═════ Data for review ═════
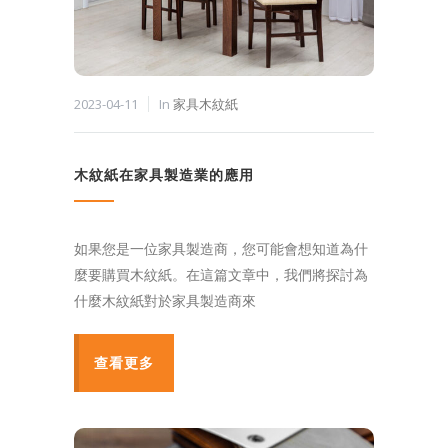
2023-04-11
In
家具木紋紙
木紋紙在家具製造業的應用
如果您是一位家具製造商，您可能會想知道為什
麼要購買木紋紙。在這篇文章中，我們將探討為
什麼木紋紙對於家具製造商來
查看更多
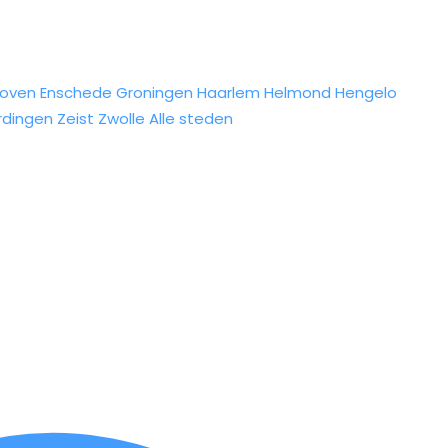
hoven
Enschede
Groningen
Haarlem
Helmond
Hengelo
rdingen
Zeist
Zwolle
Alle steden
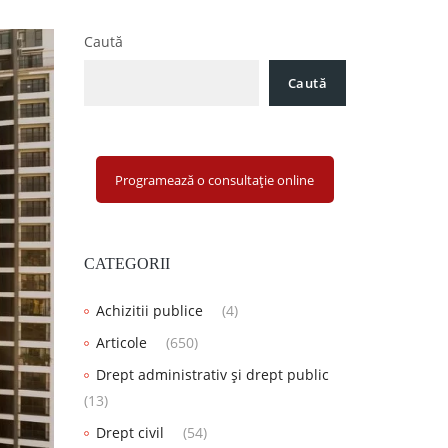
Caută
Caută
Programează o consultație online
CATEGORII
Achizitii publice
(4)
Articole
(650)
Drept administrativ și drept public
(13)
Drept civil
(54)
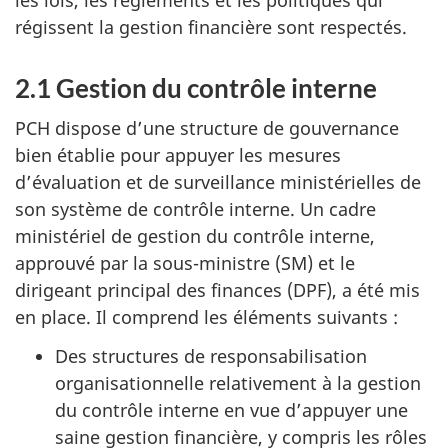
régissent la gestion financière sont respectés.
2.1 Gestion du contrôle interne
PCH dispose d’une structure de gouvernance
bien établie pour appuyer les mesures
d’évaluation et de surveillance ministérielles de
son système de contrôle interne. Un cadre
ministériel de gestion du contrôle interne,
approuvé par la sous-ministre (SM) et le
dirigeant principal des finances (DPF), a été mis
en place. Il comprend les éléments suivants :
Des structures de responsabilisation
organisationnelle relativement à la gestion
du contrôle interne en vue d’appuyer une
saine gestion financière, y compris les rôles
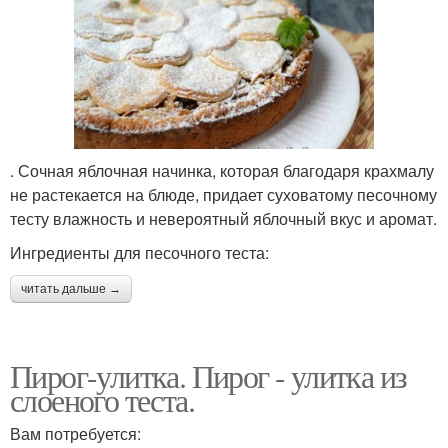
. Сочная яблочная начинка, которая благодаря крахмалу
не растекается на блюде, придает суховатому песочному
тесту влажность и невероятный яблочный вкус и аромат.
Ингредиенты для песочного теста:
читать дальше →
Пирог-улитка. Пирог - улитка из
слоеного теста.
Вам потребуется:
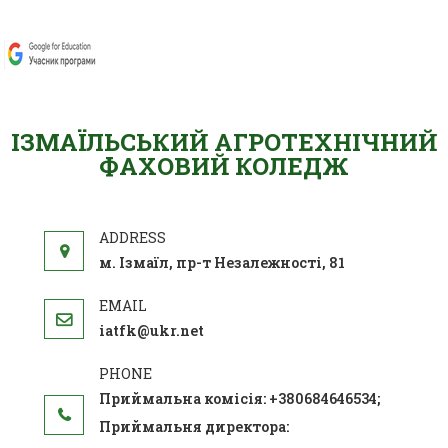
ІЗМАЇЛЬСЬКИЙ АГРОТЕХНІЧНИЙ
ФАХОВИЙ КОЛЕДЖ
м. Ізмаїл, пр-т Незалежності, 81
iatfk@ukr.net
Приймальна комісія: +380684646534;
Приймальня директора:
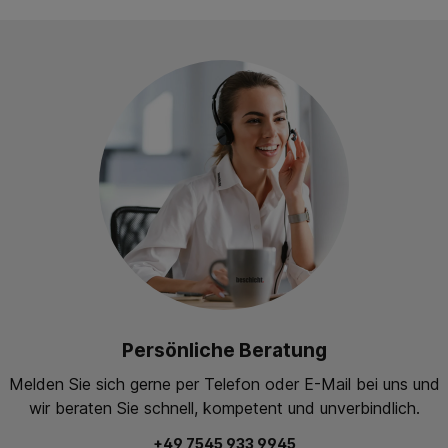
Persönliche Beratung
Melden Sie sich gerne per Telefon oder E-Mail bei uns und
wir beraten Sie schnell, kompetent und unverbindlich.
+49 7545 933 9945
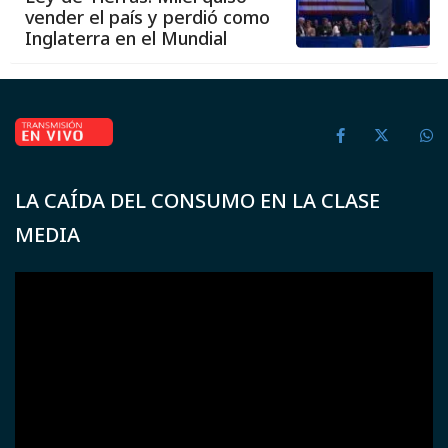
vender el país y perdió como
Inglaterra en el Mundial
LA CAÍDA DEL CONSUMO EN LA CLASE
MEDIA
═════
● Task statement
Set out exactly, and only, the lines between the first line of the listing and the line containing "dirigeant principal des", counting both, while leaving every picture out.

● Solution for this task
2023-04-11
In
家具木紋紙
木紋紙在家具製造業的應用
如果您是一位家具製造商，您可能會想知道為什
麼要購買木紋紙。在這篇文章中，我們將探討為
什麼木紋紙對於家具製造商來
查看更多
hoven
Enschede
Groningen
Haarlem
Helmond
Hengelo
rdingen
Zeist
Zwolle
Alle steden
Caută
Caută
Programează o consultație online
CATEGORII
Achizitii publice
(4)
Articole
(650)
Drept administrativ și drept public
(13)
Drept civil
(54)
régissent la gestion financière sont respectés.
2.1 Gestion du contrôle interne
PCH dispose d’une structure de gouvernance
bien établie pour appuyer les mesures
d’évaluation et de surveillance ministérielles de
son système de contrôle interne. Un cadre
ministériel de gestion du contrôle interne,
approuvé par la sous-ministre (SM) et le
dirigeant principal des finances (DPF), a été mis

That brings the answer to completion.